Review of the English literature revealed 9 earlier reports of pneumonia secondary to A actinomycetemcomitans. Severe periodontal infection was observed in our case and in 8 of the 9 other cases. In 4 cases and in ours, involvement of the chest wall occurred with either destruction of the rib or a chest-wall mass (Table).3-6 All 5 patients had pulmonary symptoms for at least 1 month before diagnosis. Nonproductive cough and pleuritic chest pain were presenting features for many of those cases. All patients were afebrile at presentation, and 4 had lost about 5 to 10 lb. Chest x-rays were notable for necrotizing pulmonary infiltrate. CT showed pulmonary and chest-wall destruction, with communication between the chest-wall mass and the pulmonary infiltrate. Bronchoscopy and transbronchial biopsy were performed in 3 cases but did not aid in diagnosis.
In all 5 cases, diagnosis was made either by CT-guided biopsy or by needle aspiration of the chest-wall mass. In our patient, there was concomitant growth of F nucleatum. Since most gram-negative anaerobes respond weakly to Gram’s staining, these organisms can be missed unless the specimen is examined thoroughly, as happened in our case. In 1 other case, Actinomyces grew in addition to A actinomycetemcomitans.5
In our patient, Gram’s stain did show branching gram-positive bacilli, which were not acid fast. Although Actinomyces failed to grow, it was believed that the branching gram-positive, acid-fast–negative organism was Actinomyces.
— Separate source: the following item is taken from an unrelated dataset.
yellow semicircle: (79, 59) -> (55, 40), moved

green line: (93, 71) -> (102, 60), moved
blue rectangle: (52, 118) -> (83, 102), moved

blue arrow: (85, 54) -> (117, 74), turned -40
Remember that the culture should be kept for more than 1 week, since A actinomycetemcomitans growth is slow and recovery is difficult.4 In most reported cases, it took more than 7 days for the organism to grow. All isolates were sensitive to penicillin, but in 2 cases the organism was resistant to clindamycin.4,5 In all 5 cases, a prolonged course of antimicrobial therapy resulted in cure, without the need for surgical intervention. The duration of antimicrobial therapy varied from 3 months to 1 year.
Because A actinomycetemcomitans is a common periodontal pathogen, infection almost always occurs after aspiration of oropharyngeal secretions. Individuals with depressed levels of consciousness from excessive drug or alcohol use and those with impaired deglutition are at increased risk for developing infection. Good dental hygiene and appropriate interventions to avoid aspiration are important preventive measures.
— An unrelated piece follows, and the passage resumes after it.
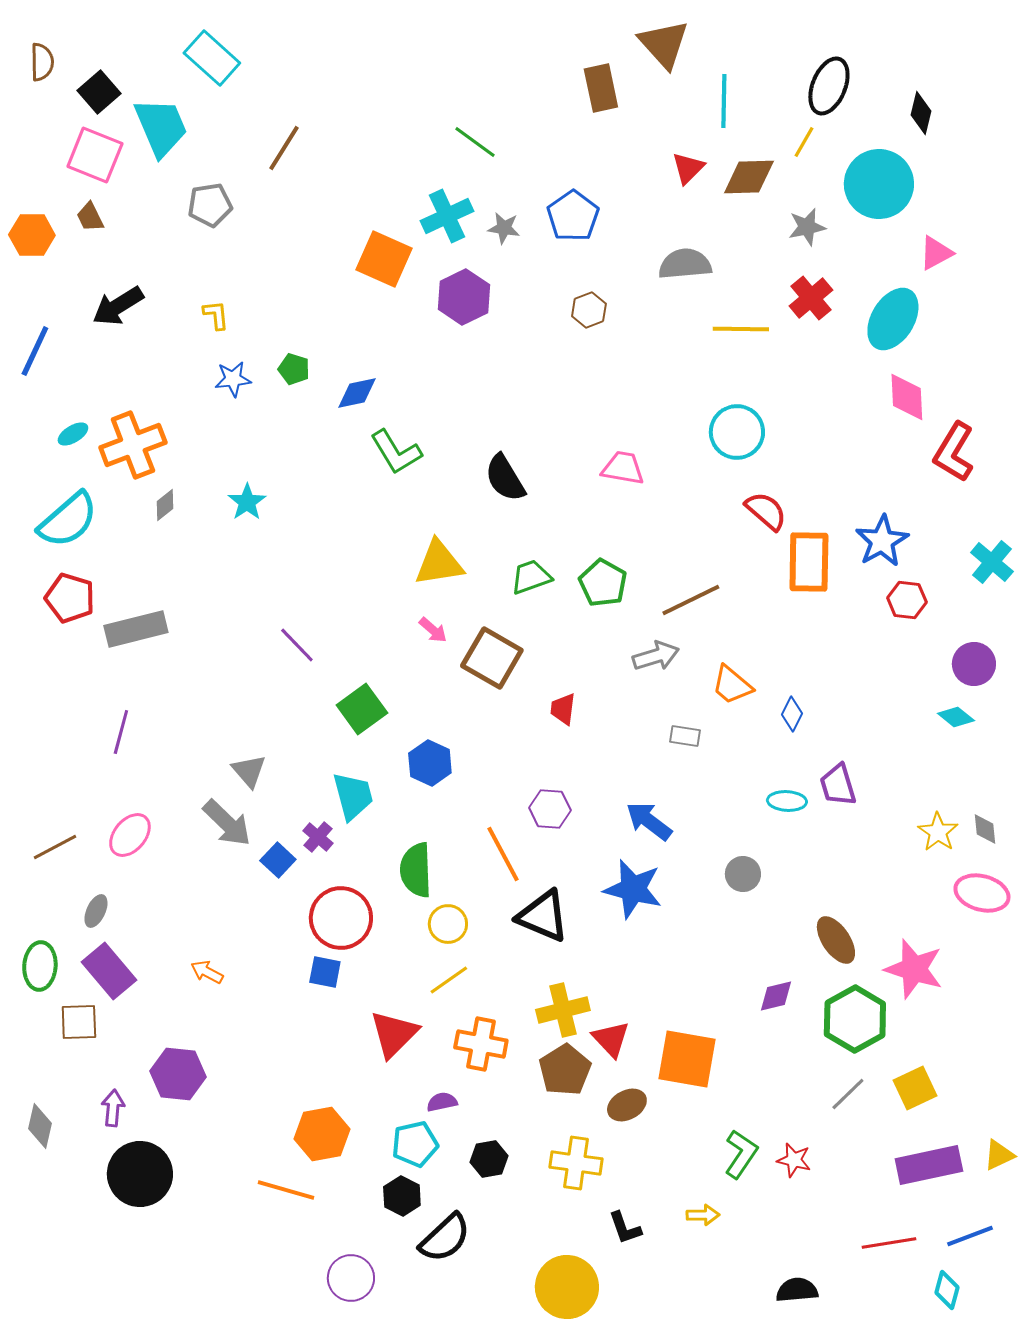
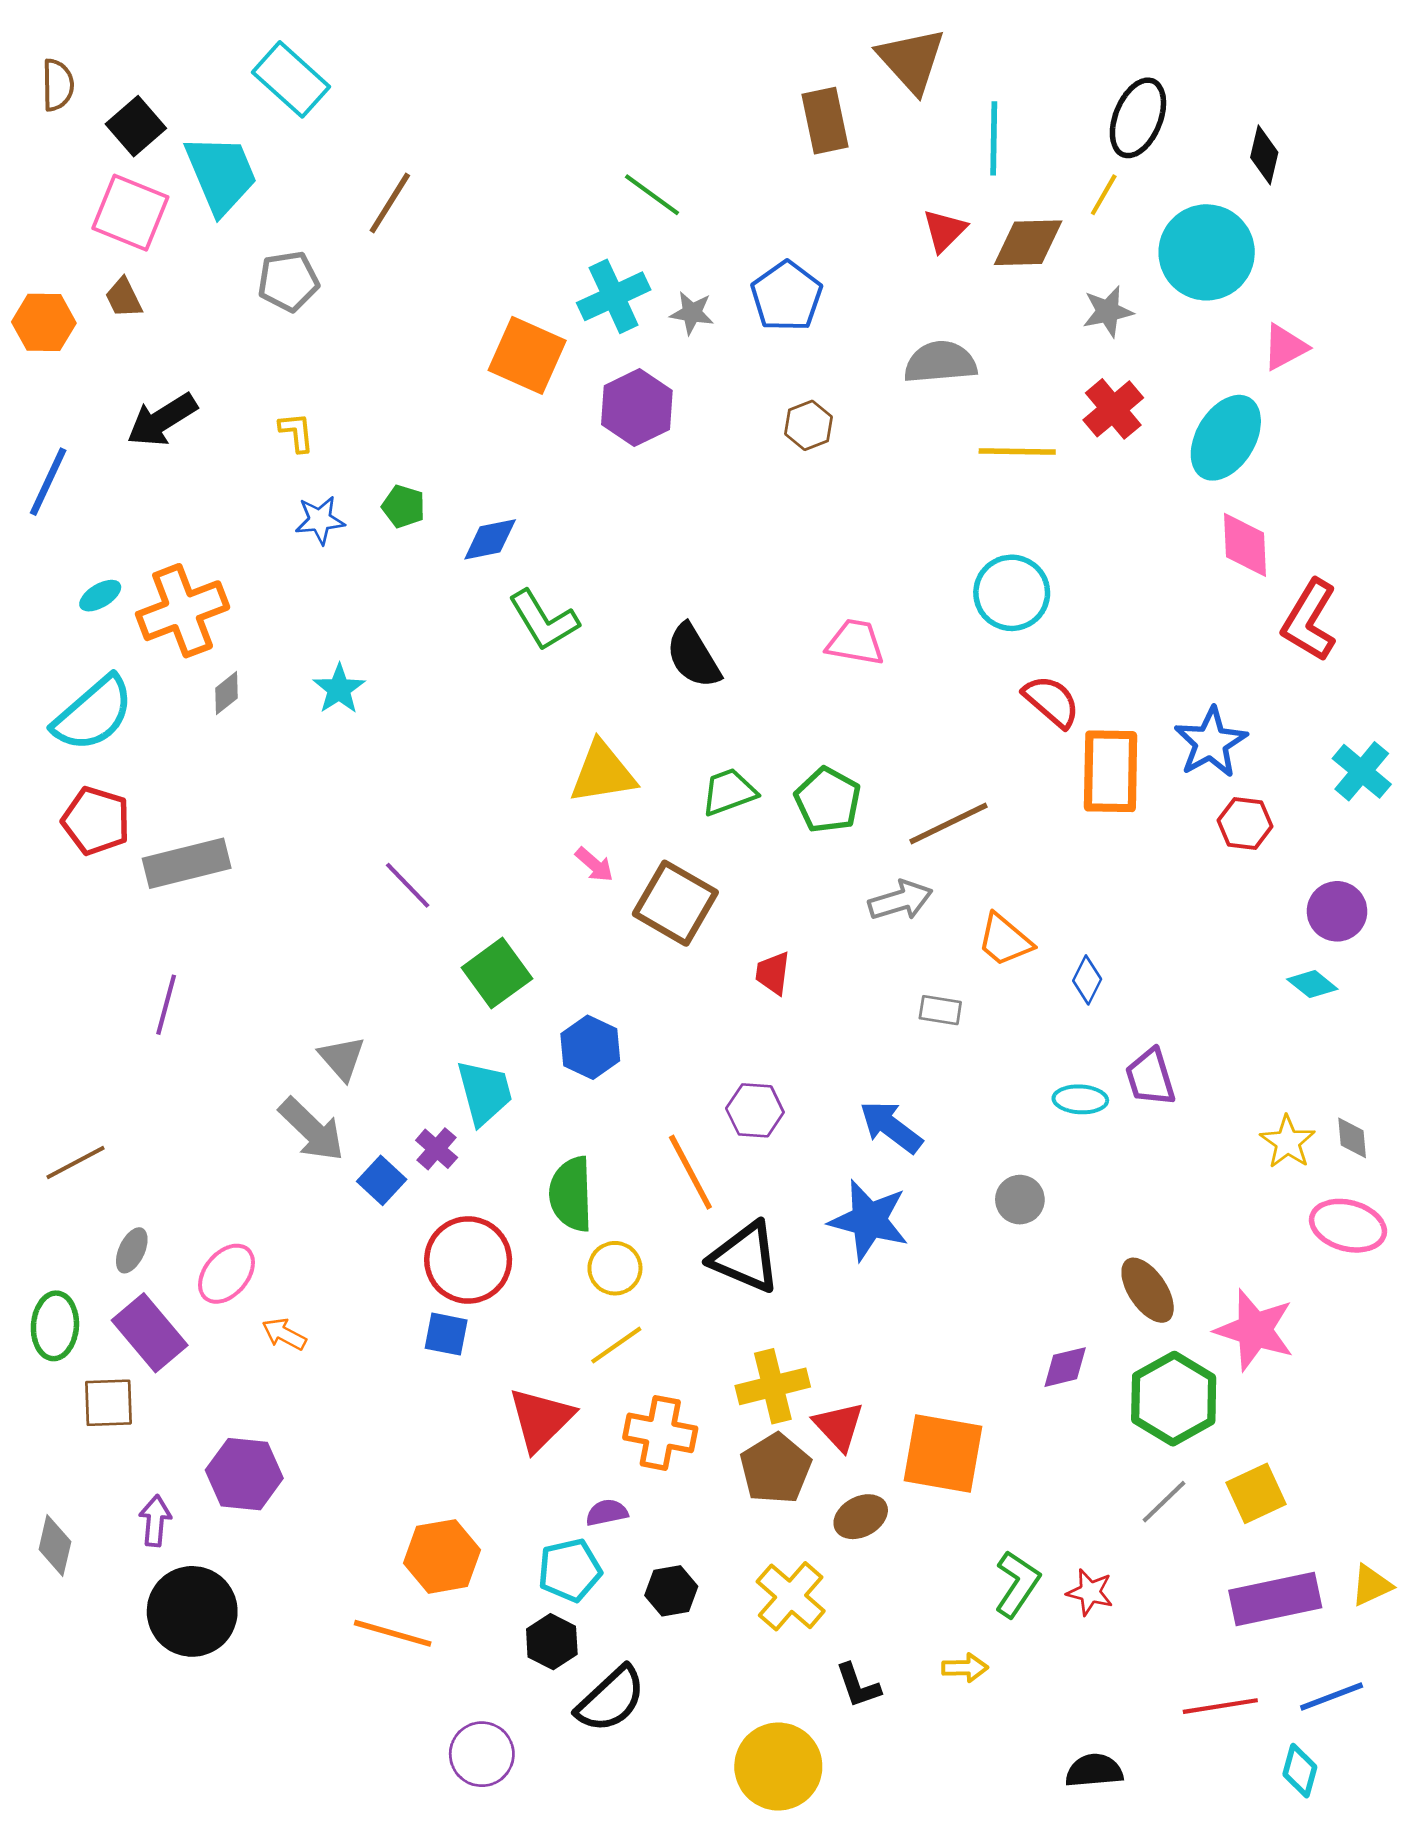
pink ellipse: (130, 835) -> (226, 1274), moved
yellow cross: (576, 1163) -> (791, 1596), turned 33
A actinomycetemcomitans must be included in the differential diagnosis of pneumonia associated with a chest-wall abscess. If a patient with aspiration pneumonia does not respond to clindamycin therapy, consider the possibility that A actinomycetemcomitans is involved. This should, in turn, prompt consideration of proper empiric antibiotic therapy.
Increasingly, penicillin has been replaced by clindamycin as the sole antimicrobial drug for anaerobic bacterial necrotizing pneumonia and abscess.5 The high incidence of clindamycin resistance associated with A actinomycetemcomitans can lead to inadequate antibiotic coverage and failed therapy.
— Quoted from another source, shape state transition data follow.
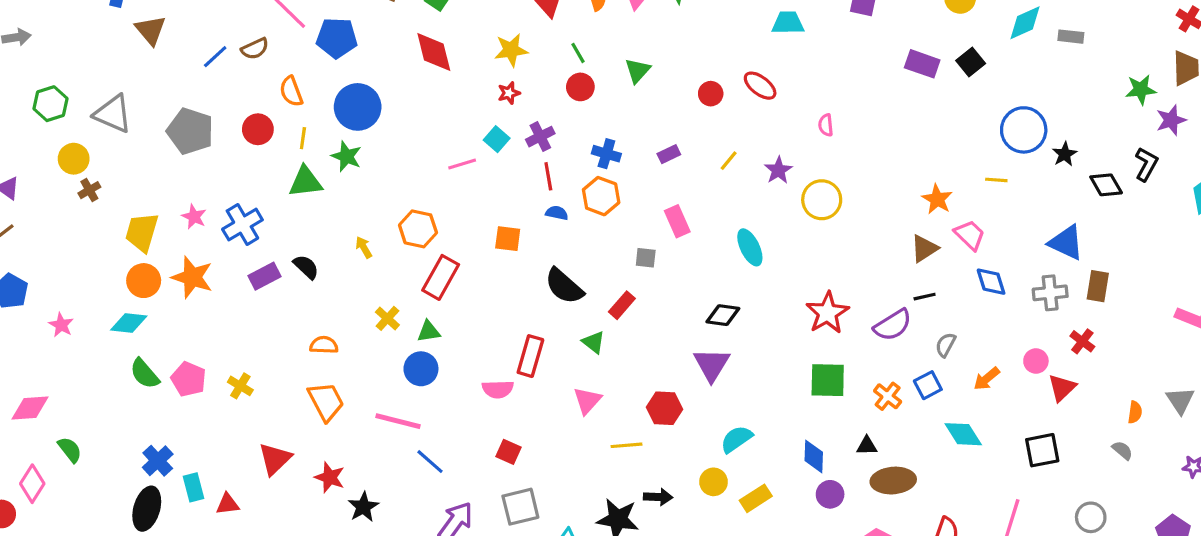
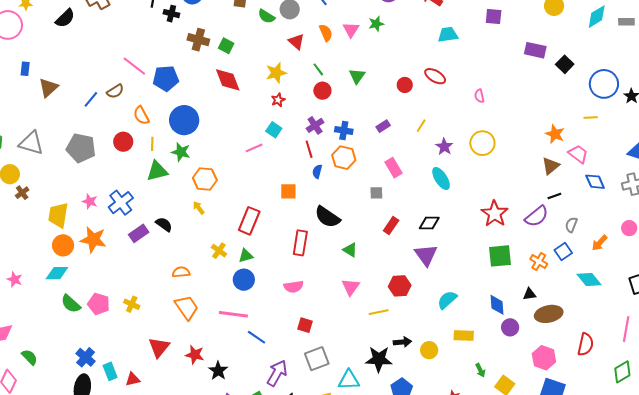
brown triangle: (151, 30) -> (48, 88), turned 35
black square: (971, 62) -> (565, 64), moved
purple cross: (540, 137) -> (315, 125), moved
purple star: (778, 170) -> (444, 147), moved
blue semicircle: (557, 213) -> (317, 172), turned -80
orange hexagon: (418, 229) -> (205, 179), moved
red rectangle: (622, 305) -> (391, 226), moved
red rectangle: (530, 356) -> (300, 243), moved
yellow circle: (714, 482) -> (429, 350), moved
yellow rectangle: (756, 498) -> (464, 336), turned 42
Conclusion A actinomycetemcomitans infection, alone or in combination with Actinomyces species, is an important but unusual cause of pneumonia with chest-wall extension. The chronicity and gradual progression of symptoms, along with chest-wall involvement, can be easily misinterpreted as pulmonary TB, Actinomyces infection, or malignancy. The concomitant presence of A actinomycetemcomitans and Actinomyces in many of the reported cases underscores the importance of saving the culture (for at least 7 days), even when Actinomyces is recovered early. If this relationship is not appreciated, misdiagnosis and mismanagement can ensue.